Selon Komaitis, l’affaire Twitter reposait sur une jurisprudence de 2000 qui avait forcé le moteur de recherche de Yahoo! à interdire la vente d’objets nazis. Pourtant, la décision de 2013 « est allée beaucoup plus loin », explique-t-il, « en montrant la pression accrue pour que les fournisseurs respectent les lois nationales, dévoilent l’identité des délinquants et mette en place de mécanismes de repérage ».
Pourtant, la conférence RICHV a montré les énormes divergences entre les pratiques voulues par les activistes européens antiracisme et celles utilisées aujourd’hui par les entreprises technologiques.
Une zone de tensions se constitue autour du négationisme de la Shoah, qui est illégal dans de nombreux pays européens mais que plusieurs compagnies américaines, considérant que la protection de la liberté d’expression prévaut aux Etats-Unis, refusent de censurer.
Delphine Reyre, directrice de la politique de Facebook, a déclaré dans une conférence que l’entreprise considère que les utilisateurs devraient pouvoir débattre du sujet.
« Le discours de réponse est un outil puissant que nous perdons avec la censure », explique-t-elle.
Cartes Andres a cité l’exemple du hashtag #PutosJudios, « putes juives » en espagnol, qui a attiré en mai des milliers de commentaires après que l’équipe de basketball ait perdu contre sa rivale israélienne.
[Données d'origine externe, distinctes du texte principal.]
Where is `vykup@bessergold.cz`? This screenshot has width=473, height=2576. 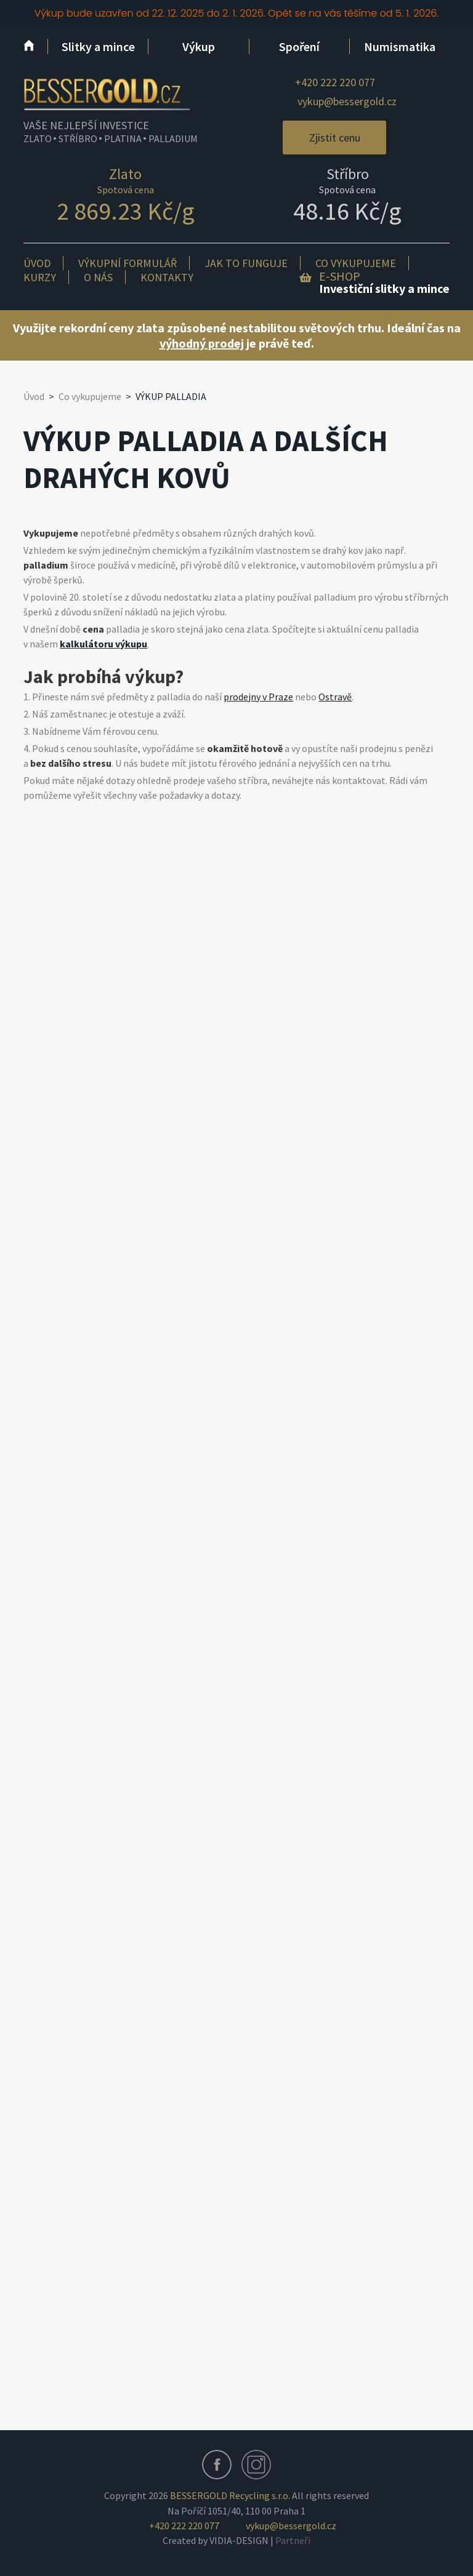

Plus de 90 % des commentaires étaient des « déclarations positives qui attaquaient ceux qui employaient l’expression offensante », explique-t-elle.
Certains des commentaires font l’objet d’une enquête de police en Espagne lancée après la dépôt de plainte par 11 groupes juifs.
Pourtant, Mark Gardner du Groupe de Sécurité Communautaire britannique n’était pas d’accord.
« Il n’y a pas de discours de réponse au négationisme de l’Holocauste, a expliqué Gardner à la conférence. Je ne vais pas envoyer des survivants de l’Holocauste débattre de l’existence d’Auschwitz en ligne. C’est ridicule ».